Input for this task:
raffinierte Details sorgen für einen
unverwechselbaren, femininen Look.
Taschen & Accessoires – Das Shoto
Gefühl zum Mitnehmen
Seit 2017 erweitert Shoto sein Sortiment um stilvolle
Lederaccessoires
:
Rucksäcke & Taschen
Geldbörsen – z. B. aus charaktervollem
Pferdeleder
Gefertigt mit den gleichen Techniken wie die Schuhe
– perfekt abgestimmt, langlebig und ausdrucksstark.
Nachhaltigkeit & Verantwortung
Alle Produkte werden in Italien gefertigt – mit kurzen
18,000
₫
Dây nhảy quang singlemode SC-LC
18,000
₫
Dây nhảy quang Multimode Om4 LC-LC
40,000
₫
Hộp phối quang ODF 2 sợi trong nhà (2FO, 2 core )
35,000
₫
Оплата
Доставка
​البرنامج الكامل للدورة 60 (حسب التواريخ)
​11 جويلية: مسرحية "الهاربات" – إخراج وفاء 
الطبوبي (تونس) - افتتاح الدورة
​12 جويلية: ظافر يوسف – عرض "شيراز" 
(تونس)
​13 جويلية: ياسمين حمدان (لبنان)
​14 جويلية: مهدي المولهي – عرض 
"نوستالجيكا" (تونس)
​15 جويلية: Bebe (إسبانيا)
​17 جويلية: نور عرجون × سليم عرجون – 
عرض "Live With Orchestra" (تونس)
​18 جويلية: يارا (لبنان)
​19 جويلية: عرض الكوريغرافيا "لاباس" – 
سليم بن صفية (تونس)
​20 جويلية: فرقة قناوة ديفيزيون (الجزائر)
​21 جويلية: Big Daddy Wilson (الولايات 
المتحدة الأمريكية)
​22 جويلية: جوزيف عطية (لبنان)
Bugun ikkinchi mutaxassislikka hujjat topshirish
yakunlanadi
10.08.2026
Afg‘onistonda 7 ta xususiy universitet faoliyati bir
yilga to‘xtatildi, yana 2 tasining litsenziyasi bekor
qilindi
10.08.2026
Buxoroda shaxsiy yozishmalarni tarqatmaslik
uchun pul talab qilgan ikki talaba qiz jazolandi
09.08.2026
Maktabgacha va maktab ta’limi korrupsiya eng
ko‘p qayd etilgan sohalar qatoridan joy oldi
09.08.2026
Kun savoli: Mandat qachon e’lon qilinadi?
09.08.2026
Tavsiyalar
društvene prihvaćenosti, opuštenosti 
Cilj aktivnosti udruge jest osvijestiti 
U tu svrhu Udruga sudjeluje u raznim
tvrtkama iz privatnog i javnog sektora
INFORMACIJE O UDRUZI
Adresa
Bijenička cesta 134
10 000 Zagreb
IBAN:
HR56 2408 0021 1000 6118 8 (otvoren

==

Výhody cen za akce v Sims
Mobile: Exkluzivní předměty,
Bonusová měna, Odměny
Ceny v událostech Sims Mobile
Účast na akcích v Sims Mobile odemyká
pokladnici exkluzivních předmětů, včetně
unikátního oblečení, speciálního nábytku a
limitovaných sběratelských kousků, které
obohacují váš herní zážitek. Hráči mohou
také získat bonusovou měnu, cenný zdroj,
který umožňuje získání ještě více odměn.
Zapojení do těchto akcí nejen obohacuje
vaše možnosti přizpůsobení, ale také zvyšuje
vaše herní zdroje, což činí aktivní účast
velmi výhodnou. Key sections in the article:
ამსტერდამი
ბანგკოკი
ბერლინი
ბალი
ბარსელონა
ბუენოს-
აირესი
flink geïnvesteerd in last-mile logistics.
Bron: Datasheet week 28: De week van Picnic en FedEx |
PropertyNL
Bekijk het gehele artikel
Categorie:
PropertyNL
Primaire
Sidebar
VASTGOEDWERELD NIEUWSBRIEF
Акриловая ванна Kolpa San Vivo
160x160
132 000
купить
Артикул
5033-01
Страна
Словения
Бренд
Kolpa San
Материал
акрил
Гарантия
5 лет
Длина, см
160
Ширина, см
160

---

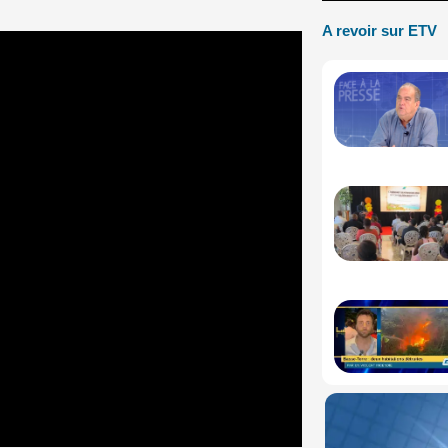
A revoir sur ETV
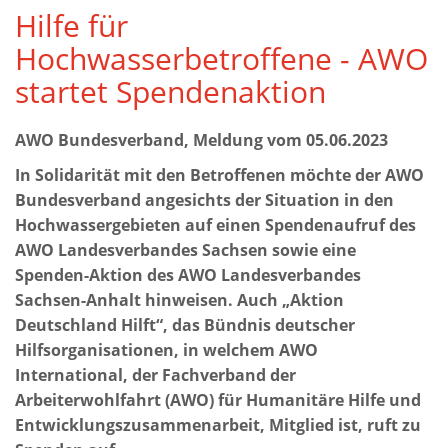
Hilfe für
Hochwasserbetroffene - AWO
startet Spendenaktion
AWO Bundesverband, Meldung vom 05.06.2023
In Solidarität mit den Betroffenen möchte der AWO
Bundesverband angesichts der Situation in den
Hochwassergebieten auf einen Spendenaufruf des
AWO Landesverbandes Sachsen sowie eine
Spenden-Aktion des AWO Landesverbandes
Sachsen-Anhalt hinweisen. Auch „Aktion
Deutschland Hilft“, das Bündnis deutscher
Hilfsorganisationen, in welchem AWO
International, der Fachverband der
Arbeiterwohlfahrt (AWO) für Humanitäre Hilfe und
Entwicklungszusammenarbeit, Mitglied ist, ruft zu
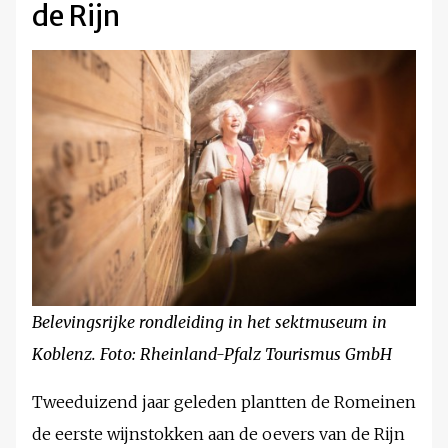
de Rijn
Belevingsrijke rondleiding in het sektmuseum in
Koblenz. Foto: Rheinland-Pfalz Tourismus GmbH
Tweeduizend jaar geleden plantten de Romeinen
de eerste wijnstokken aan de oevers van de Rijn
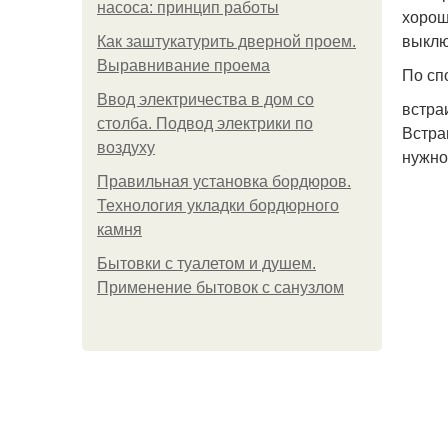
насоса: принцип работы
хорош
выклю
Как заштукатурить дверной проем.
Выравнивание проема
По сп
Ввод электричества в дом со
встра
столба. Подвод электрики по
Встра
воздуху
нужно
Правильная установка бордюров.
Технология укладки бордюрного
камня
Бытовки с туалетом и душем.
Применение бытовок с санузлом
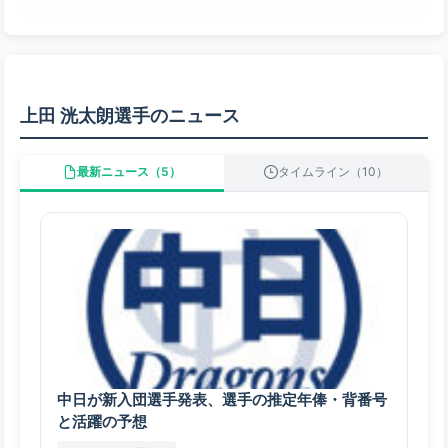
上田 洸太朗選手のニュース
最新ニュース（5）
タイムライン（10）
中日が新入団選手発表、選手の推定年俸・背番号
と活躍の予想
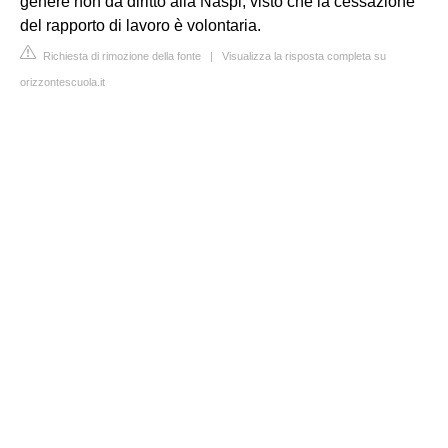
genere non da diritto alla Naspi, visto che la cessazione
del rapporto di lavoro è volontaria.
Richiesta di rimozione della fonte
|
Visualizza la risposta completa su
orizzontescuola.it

What to do: Search the lines above for the string "لبنان" and copy each line that has it.

Result below:
​13 جويلية: ياسمين حمدان (لبنان)
​18 جويلية: يارا (لبنان)
​22 جويلية: جوزيف عطية (لبنان)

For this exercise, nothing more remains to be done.